:: TASK ITEM ::
Give back exactly the lines of the material below, starting with the line with "Image resolution: width=1253, height=1782." and going on through the line with "[button] (121, 515)".

:: MATERIAL TO PROCESS ::

-*-

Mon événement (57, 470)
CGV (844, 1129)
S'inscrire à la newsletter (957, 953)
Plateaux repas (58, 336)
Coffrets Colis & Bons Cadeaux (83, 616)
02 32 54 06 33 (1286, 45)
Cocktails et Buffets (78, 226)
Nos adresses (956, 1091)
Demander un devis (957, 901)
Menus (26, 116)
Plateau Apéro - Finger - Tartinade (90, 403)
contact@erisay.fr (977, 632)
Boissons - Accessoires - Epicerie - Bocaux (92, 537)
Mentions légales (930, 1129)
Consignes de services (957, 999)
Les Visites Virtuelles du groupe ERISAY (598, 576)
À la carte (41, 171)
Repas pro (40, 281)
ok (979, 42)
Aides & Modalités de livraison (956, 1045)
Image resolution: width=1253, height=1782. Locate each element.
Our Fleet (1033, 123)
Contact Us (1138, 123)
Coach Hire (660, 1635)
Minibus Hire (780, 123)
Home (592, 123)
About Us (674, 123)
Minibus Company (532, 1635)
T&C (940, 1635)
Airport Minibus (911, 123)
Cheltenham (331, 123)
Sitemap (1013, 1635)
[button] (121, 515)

-*-

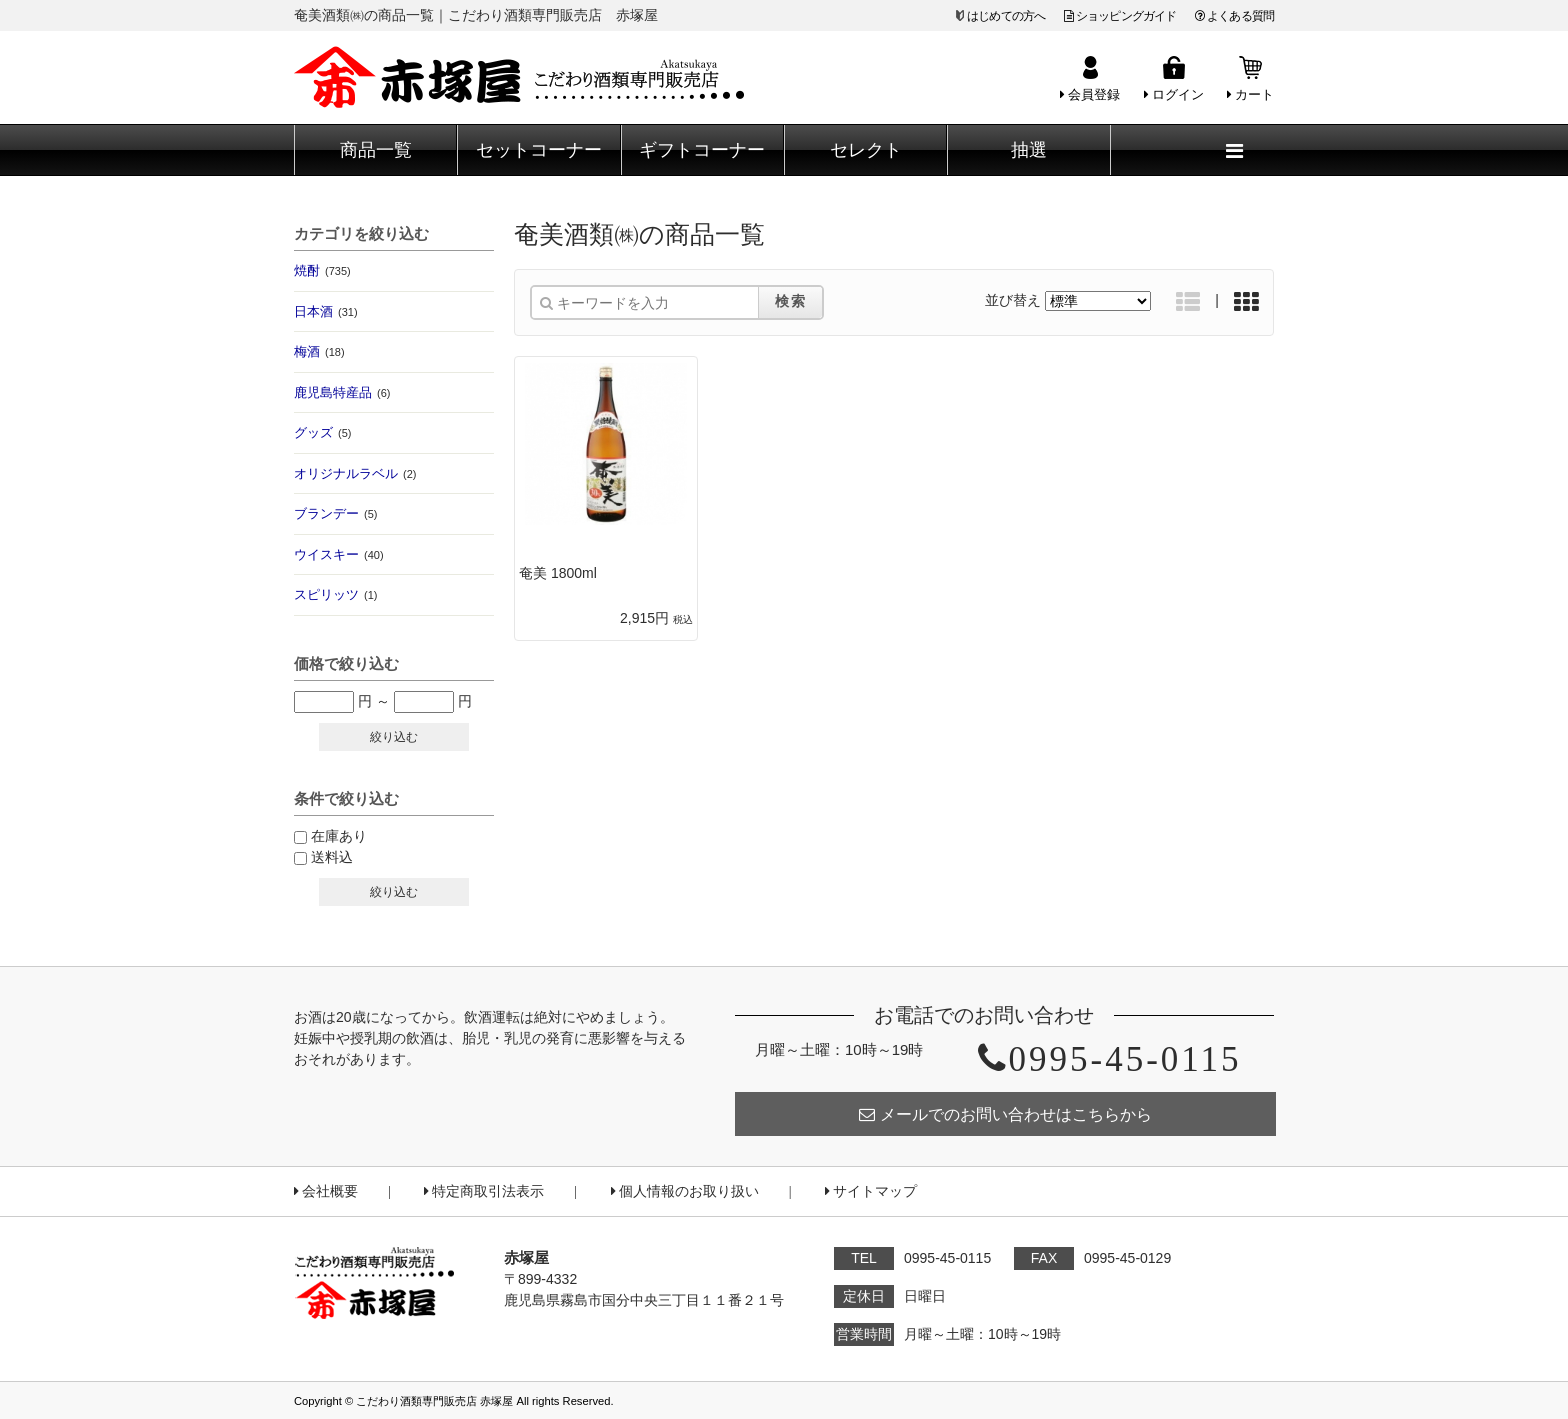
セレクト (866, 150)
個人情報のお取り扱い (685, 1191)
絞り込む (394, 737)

-*-

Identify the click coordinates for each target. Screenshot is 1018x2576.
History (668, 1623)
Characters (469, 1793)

-*-

:: RESULT OF THIS TASK ::
Image resolution: width=1253, height=1782. Locate each element.
Our Fleet (1033, 123)
Contact Us (1138, 123)
Coach Hire (660, 1635)
Minibus Hire (780, 123)
Home (592, 123)
About Us (674, 123)
Minibus Company (532, 1635)
T&C (940, 1635)
Airport Minibus (911, 123)
Cheltenham (331, 123)
Sitemap (1013, 1635)
[button] (121, 515)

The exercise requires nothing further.